**Required work**
Write out all entries word for word.

....................

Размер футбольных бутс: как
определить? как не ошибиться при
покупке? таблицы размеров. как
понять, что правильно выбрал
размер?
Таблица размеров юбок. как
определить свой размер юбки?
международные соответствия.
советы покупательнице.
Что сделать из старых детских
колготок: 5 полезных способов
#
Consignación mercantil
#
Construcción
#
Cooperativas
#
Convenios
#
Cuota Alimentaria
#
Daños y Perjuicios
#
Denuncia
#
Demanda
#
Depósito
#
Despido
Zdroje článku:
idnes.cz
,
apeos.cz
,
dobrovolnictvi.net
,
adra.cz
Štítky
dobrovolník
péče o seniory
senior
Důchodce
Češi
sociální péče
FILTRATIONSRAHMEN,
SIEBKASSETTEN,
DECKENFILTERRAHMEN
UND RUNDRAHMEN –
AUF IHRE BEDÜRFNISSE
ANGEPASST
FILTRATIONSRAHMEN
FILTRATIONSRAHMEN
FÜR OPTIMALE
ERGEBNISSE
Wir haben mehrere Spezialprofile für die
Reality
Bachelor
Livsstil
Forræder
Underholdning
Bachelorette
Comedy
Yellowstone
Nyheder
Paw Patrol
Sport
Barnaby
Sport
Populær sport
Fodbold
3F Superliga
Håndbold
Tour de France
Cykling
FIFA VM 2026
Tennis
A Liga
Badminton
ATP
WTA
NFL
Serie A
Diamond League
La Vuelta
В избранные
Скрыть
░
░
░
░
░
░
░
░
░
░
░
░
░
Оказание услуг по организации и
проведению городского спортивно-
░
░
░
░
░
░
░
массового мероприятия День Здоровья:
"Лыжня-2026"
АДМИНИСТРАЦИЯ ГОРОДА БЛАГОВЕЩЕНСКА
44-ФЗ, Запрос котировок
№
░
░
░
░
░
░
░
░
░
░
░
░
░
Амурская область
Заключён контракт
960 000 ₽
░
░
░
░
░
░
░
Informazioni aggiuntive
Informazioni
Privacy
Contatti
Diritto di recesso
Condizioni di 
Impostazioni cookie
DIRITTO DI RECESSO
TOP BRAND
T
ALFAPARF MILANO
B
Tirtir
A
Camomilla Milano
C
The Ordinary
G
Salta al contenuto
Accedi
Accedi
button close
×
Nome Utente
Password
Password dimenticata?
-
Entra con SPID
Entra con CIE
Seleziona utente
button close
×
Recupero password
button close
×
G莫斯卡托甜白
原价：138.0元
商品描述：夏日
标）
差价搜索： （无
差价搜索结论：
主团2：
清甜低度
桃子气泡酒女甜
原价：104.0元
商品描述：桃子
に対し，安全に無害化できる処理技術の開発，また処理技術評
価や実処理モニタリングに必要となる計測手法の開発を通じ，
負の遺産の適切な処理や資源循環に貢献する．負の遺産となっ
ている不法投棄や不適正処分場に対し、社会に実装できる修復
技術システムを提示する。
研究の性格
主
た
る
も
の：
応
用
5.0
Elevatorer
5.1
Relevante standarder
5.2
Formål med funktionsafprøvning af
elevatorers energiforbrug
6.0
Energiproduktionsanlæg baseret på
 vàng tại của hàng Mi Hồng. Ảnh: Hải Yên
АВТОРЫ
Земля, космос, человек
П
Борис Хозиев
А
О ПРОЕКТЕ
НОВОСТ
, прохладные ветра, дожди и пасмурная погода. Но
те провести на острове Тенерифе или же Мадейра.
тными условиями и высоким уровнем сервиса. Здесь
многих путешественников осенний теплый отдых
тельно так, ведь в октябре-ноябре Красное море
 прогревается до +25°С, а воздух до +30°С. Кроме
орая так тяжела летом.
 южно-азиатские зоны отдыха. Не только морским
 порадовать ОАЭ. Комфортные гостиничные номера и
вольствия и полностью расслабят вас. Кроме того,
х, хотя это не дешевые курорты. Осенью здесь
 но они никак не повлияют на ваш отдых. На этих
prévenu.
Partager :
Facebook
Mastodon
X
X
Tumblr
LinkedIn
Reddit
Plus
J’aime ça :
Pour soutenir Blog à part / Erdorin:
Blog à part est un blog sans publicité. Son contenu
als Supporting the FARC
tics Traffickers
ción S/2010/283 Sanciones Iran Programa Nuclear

....................

**Response to the task**
Размер футбольных бутс: как
определить? как не ошибиться при
покупке? таблицы размеров. как
понять, что правильно выбрал
размер?
Таблица размеров юбок. как
определить свой размер юбки?
международные соответствия.
советы покупательнице.
Что сделать из старых детских
колготок: 5 полезных способов
#
Consignación mercantil
#
Construcción
#
Cooperativas
#
Convenios
#
Cuota Alimentaria
#
Daños y Perjuicios
#
Denuncia
#
Demanda
#
Depósito
#
Despido
Zdroje článku:
idnes.cz
,
apeos.cz
,
dobrovolnictvi.net
,
adra.cz
Štítky
dobrovolník
péče o seniory
senior
Důchodce
Češi
sociální péče
FILTRATIONSRAHMEN,
SIEBKASSETTEN,
DECKENFILTERRAHMEN
UND RUNDRAHMEN –
AUF IHRE BEDÜRFNISSE
ANGEPASST
FILTRATIONSRAHMEN
FILTRATIONSRAHMEN
FÜR OPTIMALE
ERGEBNISSE
Wir haben mehrere Spezialprofile für die
Reality
Bachelor
Livsstil
Forræder
Underholdning
Bachelorette
Comedy
Yellowstone
Nyheder
Paw Patrol
Sport
Barnaby
Sport
Populær sport
Fodbold
3F Superliga
Håndbold
Tour de France
Cykling
FIFA VM 2026
Tennis
A Liga
Badminton
ATP
WTA
NFL
Serie A
Diamond League
La Vuelta
В избранные
Скрыть
░
░
░
░
░
░
░
░
░
░
░
░
░
Оказание услуг по организации и
проведению городского спортивно-
░
░
░
░
░
░
░
массового мероприятия День Здоровья:
"Лыжня-2026"
АДМИНИСТРАЦИЯ ГОРОДА БЛАГОВЕЩЕНСКА
44-ФЗ, Запрос котировок
№
░
░
░
░
░
░
░
░
░
░
░
░
░
Амурская область
Заключён контракт
960 000 ₽
░
░
░
░
░
░
░
Informazioni aggiuntive
Informazioni
Privacy
Contatti
Diritto di recesso
Condizioni di 
Impostazioni cookie
DIRITTO DI RECESSO
TOP BRAND
T
ALFAPARF MILANO
B
Tirtir
A
Camomilla Milano
C
The Ordinary
G
Salta al contenuto
Accedi
Accedi
button close
×
Nome Utente
Password
Password dimenticata?
-
Entra con SPID
Entra con CIE
Seleziona utente
button close
×
Recupero password
button close
×
G莫斯卡托甜白
原价：138.0元
商品描述：夏日
标）
差价搜索： （无
差价搜索结论：
主团2：
清甜低度
桃子气泡酒女甜
原价：104.0元
商品描述：桃子
に対し，安全に無害化できる処理技術の開発，また処理技術評
価や実処理モニタリングに必要となる計測手法の開発を通じ，
負の遺産の適切な処理や資源循環に貢献する．負の遺産となっ
ている不法投棄や不適正処分場に対し、社会に実装できる修復
技術システムを提示する。
研究の性格
主
た
る
も
の：
応
用
5.0
Elevatorer
5.1
Relevante standarder
5.2
Formål med funktionsafprøvning af
elevatorers energiforbrug
6.0
Energiproduktionsanlæg baseret på
 vàng tại của hàng Mi Hồng. Ảnh: Hải Yên
АВТОРЫ
Земля, космос, человек
П
Борис Хозиев
А
О ПРОЕКТЕ
НОВОСТ
, прохладные ветра, дожди и пасмурная погода. Но
те провести на острове Тенерифе или же Мадейра.
тными условиями и высоким уровнем сервиса. Здесь
многих путешественников осенний теплый отдых
тельно так, ведь в октябре-ноябре Красное море
 прогревается до +25°С, а воздух до +30°С. Кроме
орая так тяжела летом.
 южно-азиатские зоны отдыха. Не только морским
 порадовать ОАЭ. Комфортные гостиничные номера и
вольствия и полностью расслабят вас. Кроме того,
х, хотя это не дешевые курорты. Осенью здесь
 но они никак не повлияют на ваш отдых. На этих
prévenu.
Partager :
Facebook
Mastodon
X
X
Tumblr
LinkedIn
Reddit
Plus
J’aime ça :
Pour soutenir Blog à part / Erdorin:
Blog à part est un blog sans publicité. Son contenu
als Supporting the FARC
tics Traffickers
ción S/2010/283 Sanciones Iran Programa Nuclear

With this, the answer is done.